¶ VPN Pulse Secure OTP
¶ OTP
One time password (OTP) authentication is one of the forms of the user's identity verification, based on providing a one-time password or code by the user logging into the network. OTP can function as a stand-alone form of verification, as well as in addition to the traditional forms.
The OTP configuration for Pulse Secure allows for an extremely well-secured connection to the network via VPN. The first stage of verification is checking the user's credentials in the local NACVIEW database or in an external database, e.g. Active Directory. After passing this stage, the next one takes place, consisting in sending the user a message with a verification code. To connect to the network, the user enters the received code into the Pulse Connect Secure application.
¶ How to configure OTP support for Pulse Secure?
1. In the Pulse Secure system open Authentication > Auth. Servers. From the drop-down menu select Radius Server and then click New Server…
2. In the form that appears enter NACVIEW as the name. Also complete these fields: Radius Server, Authentication Port, Shared Secret, providing data for the NACVIEW system.
3. Aply the checkbox: Users authenticate using tokens or one-passwords. Save the completed form by clicking Save Changes.
4. In the same window, under the Custom Radius Rules, click New Radius Rule…
5. In the form that appears, enter OTP as the name. In the section If received Radius Response Packet… there is a table of Attribute criteria.

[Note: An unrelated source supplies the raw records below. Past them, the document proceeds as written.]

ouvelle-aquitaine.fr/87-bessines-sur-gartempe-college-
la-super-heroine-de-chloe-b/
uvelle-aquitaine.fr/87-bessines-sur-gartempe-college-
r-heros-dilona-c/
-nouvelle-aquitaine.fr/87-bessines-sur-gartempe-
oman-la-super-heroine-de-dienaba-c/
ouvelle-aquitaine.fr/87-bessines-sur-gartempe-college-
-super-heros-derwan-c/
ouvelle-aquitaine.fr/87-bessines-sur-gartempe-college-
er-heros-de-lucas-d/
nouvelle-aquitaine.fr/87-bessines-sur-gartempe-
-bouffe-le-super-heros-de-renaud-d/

Fill in the Value field with: * and then click Add.
6. Next, in the Then take action… section, select Show Generic Login page.

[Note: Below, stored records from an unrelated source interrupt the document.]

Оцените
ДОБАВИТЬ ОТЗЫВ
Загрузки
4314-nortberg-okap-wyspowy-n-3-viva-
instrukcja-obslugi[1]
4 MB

7. Confirm that with Save Changes.
8. Go to: Users > User Realms and click on the unit for which you want to add additional authentication.
9. In the form that appears, from the Authentication drop-down list, select the previously created server named NACVIEW. And now click again: Save Changes.
10. o to the NACVIEW system. Open the menu and select Network Devices.
11. Click: Add New Item.
12. Complete the fields: IP address, Radius communication key (after clicking the Change/set password button), OTP options (drop-down list at the end of the form), entering the required data for the Pulse Secure system.
13. Save the set values.
For the OTP service to work properly, you should also configure the SMS Gateway in NACVIEW. To do this, use the SMS Gateway tutorial in the Instructions section of our website.
More detailed information about the sections and elements of the NACVIEW system can be found in the Administration Guide document.